Morgan Richard A, Boyerinas Benjamin
Bluebird bio, 150 Second Street, Cambridge, MA 02141, USA.
Biomedicines. 2016 Apr 20;4(2):9. doi: 10.3390/biomedicines4020009.
Gene transfer technology and its application to human gene therapy greatly expanded in the last decade. One area of investigation that appears particularly promising is the transfer of new genetic material into T cells for the potential treatment of cancer.

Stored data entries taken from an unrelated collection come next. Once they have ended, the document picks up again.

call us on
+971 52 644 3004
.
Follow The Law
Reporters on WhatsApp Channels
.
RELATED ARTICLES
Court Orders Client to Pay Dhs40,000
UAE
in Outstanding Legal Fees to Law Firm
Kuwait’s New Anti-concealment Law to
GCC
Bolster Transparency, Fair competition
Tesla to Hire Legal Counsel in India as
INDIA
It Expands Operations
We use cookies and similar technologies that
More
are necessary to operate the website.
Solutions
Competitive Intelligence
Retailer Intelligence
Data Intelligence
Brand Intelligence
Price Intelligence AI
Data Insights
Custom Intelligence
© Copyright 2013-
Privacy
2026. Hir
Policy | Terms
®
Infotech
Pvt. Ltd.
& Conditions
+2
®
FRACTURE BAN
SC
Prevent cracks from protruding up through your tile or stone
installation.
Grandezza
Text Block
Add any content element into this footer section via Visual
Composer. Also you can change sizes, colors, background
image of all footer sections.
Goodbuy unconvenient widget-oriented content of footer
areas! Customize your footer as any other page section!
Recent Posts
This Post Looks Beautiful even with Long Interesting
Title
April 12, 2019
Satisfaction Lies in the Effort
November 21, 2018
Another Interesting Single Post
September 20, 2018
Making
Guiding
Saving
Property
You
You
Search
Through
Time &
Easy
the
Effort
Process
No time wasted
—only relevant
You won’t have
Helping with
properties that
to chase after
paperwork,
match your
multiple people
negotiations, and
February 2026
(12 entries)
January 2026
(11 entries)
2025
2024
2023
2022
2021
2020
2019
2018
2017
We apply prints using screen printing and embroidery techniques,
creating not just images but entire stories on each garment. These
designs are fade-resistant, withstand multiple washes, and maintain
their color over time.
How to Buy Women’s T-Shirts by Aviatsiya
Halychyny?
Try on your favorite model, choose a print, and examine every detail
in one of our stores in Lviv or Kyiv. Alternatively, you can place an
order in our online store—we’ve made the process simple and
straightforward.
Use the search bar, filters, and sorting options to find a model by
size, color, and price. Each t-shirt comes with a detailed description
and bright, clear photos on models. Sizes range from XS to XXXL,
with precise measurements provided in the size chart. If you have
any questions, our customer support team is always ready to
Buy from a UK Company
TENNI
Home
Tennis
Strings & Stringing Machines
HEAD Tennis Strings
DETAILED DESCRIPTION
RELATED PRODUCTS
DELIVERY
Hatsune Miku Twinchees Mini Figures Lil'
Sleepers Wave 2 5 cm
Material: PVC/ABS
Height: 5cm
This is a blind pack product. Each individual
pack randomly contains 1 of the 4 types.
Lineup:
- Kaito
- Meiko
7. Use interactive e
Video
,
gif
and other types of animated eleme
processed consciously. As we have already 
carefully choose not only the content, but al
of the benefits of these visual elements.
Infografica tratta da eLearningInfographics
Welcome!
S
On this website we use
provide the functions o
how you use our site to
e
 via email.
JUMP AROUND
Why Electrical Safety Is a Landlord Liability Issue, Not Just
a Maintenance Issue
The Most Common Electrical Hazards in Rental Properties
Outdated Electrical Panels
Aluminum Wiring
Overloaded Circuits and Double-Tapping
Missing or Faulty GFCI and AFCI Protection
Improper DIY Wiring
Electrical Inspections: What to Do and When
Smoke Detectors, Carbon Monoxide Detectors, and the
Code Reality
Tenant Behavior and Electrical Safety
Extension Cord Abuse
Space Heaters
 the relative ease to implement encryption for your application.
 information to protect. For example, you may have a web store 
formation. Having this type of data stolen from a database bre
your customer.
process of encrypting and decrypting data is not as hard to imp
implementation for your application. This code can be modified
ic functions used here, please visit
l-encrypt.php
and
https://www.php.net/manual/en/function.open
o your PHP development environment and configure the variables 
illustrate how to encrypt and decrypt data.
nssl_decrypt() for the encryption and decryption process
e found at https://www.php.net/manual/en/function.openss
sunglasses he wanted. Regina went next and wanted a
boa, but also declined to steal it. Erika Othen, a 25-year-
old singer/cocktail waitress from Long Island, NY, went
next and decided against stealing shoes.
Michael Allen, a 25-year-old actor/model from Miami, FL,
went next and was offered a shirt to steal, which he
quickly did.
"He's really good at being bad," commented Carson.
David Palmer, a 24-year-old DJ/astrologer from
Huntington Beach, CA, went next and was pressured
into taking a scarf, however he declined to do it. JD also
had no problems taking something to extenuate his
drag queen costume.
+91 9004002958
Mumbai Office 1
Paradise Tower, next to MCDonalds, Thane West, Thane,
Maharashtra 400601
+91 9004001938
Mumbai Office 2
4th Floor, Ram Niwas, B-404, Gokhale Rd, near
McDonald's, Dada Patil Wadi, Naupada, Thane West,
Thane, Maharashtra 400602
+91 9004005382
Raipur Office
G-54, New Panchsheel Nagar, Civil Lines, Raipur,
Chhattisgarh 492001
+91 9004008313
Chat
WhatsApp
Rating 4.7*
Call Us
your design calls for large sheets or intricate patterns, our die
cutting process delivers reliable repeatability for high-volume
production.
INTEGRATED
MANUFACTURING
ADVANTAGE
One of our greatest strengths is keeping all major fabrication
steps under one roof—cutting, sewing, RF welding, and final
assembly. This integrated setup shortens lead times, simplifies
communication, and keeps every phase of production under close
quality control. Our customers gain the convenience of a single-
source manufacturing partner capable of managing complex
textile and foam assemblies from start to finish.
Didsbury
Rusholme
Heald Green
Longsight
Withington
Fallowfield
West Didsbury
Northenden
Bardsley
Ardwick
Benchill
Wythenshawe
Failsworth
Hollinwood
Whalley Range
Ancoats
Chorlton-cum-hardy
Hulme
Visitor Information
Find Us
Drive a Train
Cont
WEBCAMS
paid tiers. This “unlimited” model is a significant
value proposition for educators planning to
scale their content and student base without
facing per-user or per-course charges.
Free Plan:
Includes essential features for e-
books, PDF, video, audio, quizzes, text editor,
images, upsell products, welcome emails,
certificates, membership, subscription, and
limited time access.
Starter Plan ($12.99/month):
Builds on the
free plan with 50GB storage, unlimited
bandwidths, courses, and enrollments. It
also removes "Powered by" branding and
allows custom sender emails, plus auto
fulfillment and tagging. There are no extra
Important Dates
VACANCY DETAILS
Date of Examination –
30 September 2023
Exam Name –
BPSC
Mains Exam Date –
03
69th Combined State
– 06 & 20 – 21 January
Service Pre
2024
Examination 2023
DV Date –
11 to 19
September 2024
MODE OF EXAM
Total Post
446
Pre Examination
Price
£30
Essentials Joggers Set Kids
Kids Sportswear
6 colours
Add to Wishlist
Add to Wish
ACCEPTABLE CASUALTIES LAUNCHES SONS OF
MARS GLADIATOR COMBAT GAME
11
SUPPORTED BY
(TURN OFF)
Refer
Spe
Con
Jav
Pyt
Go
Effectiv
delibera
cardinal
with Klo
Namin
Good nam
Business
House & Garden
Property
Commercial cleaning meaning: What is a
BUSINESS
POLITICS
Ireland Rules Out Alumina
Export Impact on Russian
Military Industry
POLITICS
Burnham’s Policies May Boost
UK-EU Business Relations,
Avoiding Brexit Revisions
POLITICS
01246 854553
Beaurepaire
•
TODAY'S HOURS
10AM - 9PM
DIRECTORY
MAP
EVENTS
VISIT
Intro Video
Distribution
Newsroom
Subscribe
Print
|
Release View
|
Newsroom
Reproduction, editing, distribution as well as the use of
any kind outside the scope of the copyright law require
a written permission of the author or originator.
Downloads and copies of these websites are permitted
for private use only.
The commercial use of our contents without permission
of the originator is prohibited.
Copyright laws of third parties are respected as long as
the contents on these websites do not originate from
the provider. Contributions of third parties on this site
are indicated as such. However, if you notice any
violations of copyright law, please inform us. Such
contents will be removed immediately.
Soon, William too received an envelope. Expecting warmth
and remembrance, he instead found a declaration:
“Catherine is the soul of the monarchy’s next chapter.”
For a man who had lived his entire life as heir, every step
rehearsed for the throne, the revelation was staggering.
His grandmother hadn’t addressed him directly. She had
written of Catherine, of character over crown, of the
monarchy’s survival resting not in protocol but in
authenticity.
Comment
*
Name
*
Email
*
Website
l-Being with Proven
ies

Herein, we describe several core technologies that now yield high-efficiency gene transfer into primary human T cells. These gene transfer techniques include viral-based gene transfer methods based on modified and non-viral methods such as DNA-based transposons and direct transfer of mRNA by electroporation. Where specific examples are cited, we emphasize the transfer of chimeric antigen receptors (CARs) to T cells, which permits engineered T cells to recognize potential tumor antigens.
在过去十年中,基因转移技术及其在人类基因治疗中的应用得到了极大的扩展。一个特别有前景的研究领域是将新的遗传物质导入T细胞以用于癌症的潜在治疗。在此,我们描述了几种目前能高效地将基因导入原代人T细胞的核心技术。这些基因转移技术包括基于病毒的基因转移方法(基于修饰的病毒)以及非病毒方法,如基于DNA的转座子和通过电穿孔直接转移mRNA。在引用具体例子时,我们强调了嵌合抗原受体(CAR)向T细胞的转移,这使得工程化T细胞能够识别潜在的肿瘤抗原。